Transcribe the entries below exactly; leave every image out.
=== Section Start ===
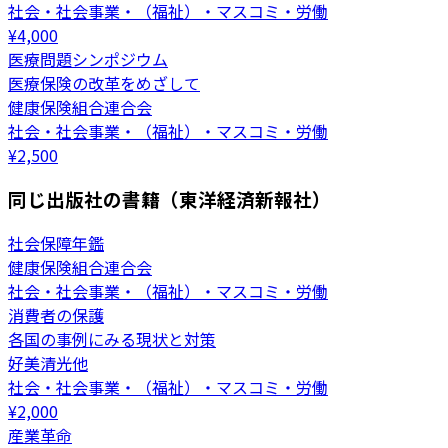
社会・社会事業・（福祉）・マスコミ・労働
¥
4,000
医療問題シンポジウム
医療保険の改革をめざして
健康保険組合連合会
社会・社会事業・（福祉）・マスコミ・労働
¥
2,500
同じ出版社の書籍（東洋経済新報社）
社会保障年鑑
健康保険組合連合会
社会・社会事業・（福祉）・マスコミ・労働
消費者の保護
各国の事例にみる現状と対策
好美清光他
社会・社会事業・（福祉）・マスコミ・労働
¥
2,000
産業革命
=== Section End ===
**Reply**
社会・社会事業・（福祉）・マスコミ・労働
¥
4,000
医療問題シンポジウム
医療保険の改革をめざして
健康保険組合連合会
社会・社会事業・（福祉）・マスコミ・労働
¥
2,500
同じ出版社の書籍（東洋経済新報社）
社会保障年鑑
健康保険組合連合会
社会・社会事業・（福祉）・マスコミ・労働
消費者の保護
各国の事例にみる現状と対策
好美清光他
社会・社会事業・（福祉）・マスコミ・労働
¥
2,000
産業革命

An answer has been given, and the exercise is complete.